Are you trying to prevent rotation?

Or force rotation when the device rotates, even when the rotation lock is set?

Or detect changes to rotation or split layout, to force a re-layout of your view?

i would prefer to prevent any rotation andkeep landscape.. but i, for the most part, understand why i cannot just set orientations in present so im assuming the best i can do without XCode isto detect a rotation starting and intercepy a force rotation to landscape..?

stephen

@JonB

i found this but what prints out from inspect.getmembers is not the same as on the developers website..

Edit:

now that i look it over again it makes since y it didnt match lol.. but i should still be able to use traitcollectiondidchange:?
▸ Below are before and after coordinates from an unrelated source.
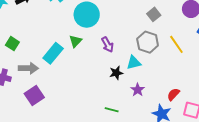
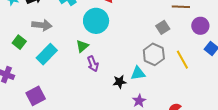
purple arrow: (107, 44) -> (93, 64), moved
cyan rectangle: (53, 53) -> (47, 54), moved
gray arrow: (28, 68) -> (42, 25), moved

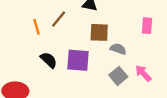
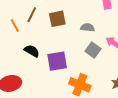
brown square: (99, 32) -> (57, 19), moved
purple square: (78, 60) -> (57, 61), moved

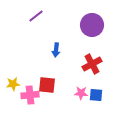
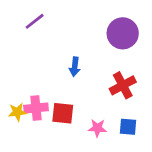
purple line: (36, 16) -> (35, 21), moved
pink star: (81, 93) -> (97, 128), moved
pink cross: (30, 95) -> (36, 108), moved

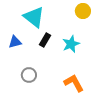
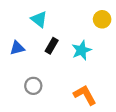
yellow circle: (83, 11) -> (102, 19), moved
cyan triangle: (34, 17) -> (39, 19), size x0.7

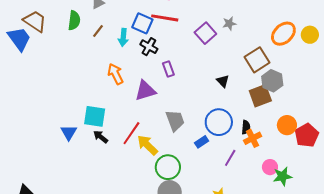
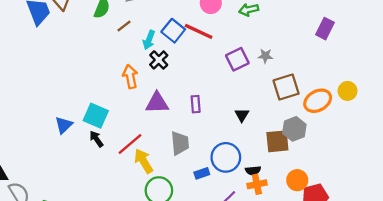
orange ellipse: (283, 34) -> (318, 101), moved
black cross: (149, 47) -> (159, 60), moved
brown square: (257, 60) -> (286, 87), moved
purple rectangle: (168, 69) -> (196, 104), moved
black semicircle: (246, 127) -> (253, 171), turned 64

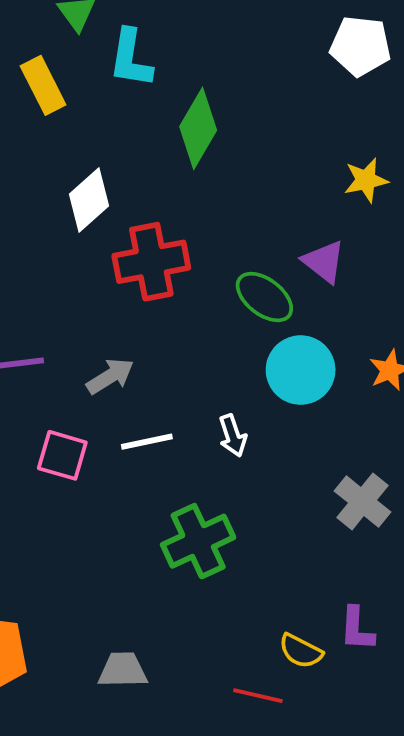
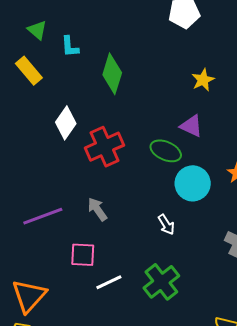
cyan L-shape: (131, 58) -> (70, 47), size x0.7
gray arrow: (110, 376) -> (97, 209), turned -80
white line: (147, 442) -> (109, 282), moved

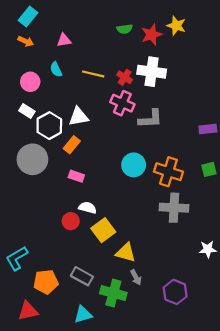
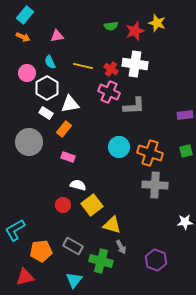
white rectangle: (27, 111) -> (46, 113), moved
white hexagon: (49, 126) -> (47, 88), moved
red circle: (71, 221) -> (63, 205), moved
cyan triangle: (83, 314) -> (74, 280), turned -36

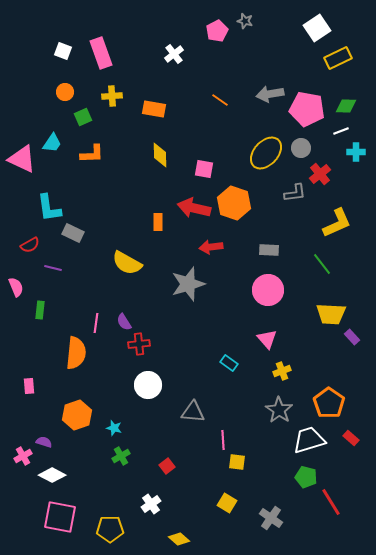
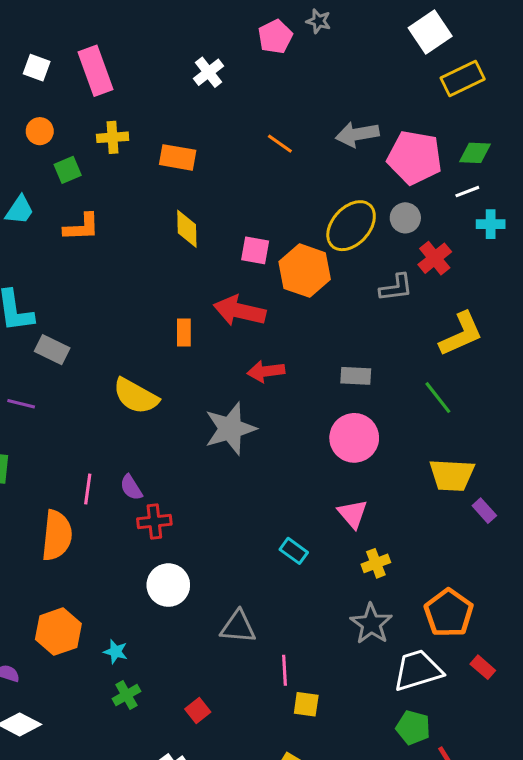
orange hexagon: (234, 203) -> (305, 271), moved

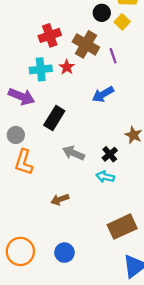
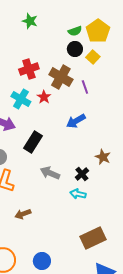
cyan cross: (41, 69) -> (21, 99), turned 36
brown arrow: (60, 199) -> (23, 214), moved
or am i over thinking this and just use ui.View.layout() or scene.Scene.did_change_size()

JonB

I think what you want is this one

https://developer.apple.com/documentation/uikit/uiviewcontroller/1621438-preferredinterfaceorientationfor?language=objc

You would need to make a custom view controller class that implements this. Then present that view controller full screen and add your view as a subview... I think @cvp might have examples of how to present custom view controllers?

cvp

@JonB said:

I think @cvp might have examples of how to present custom view controllers?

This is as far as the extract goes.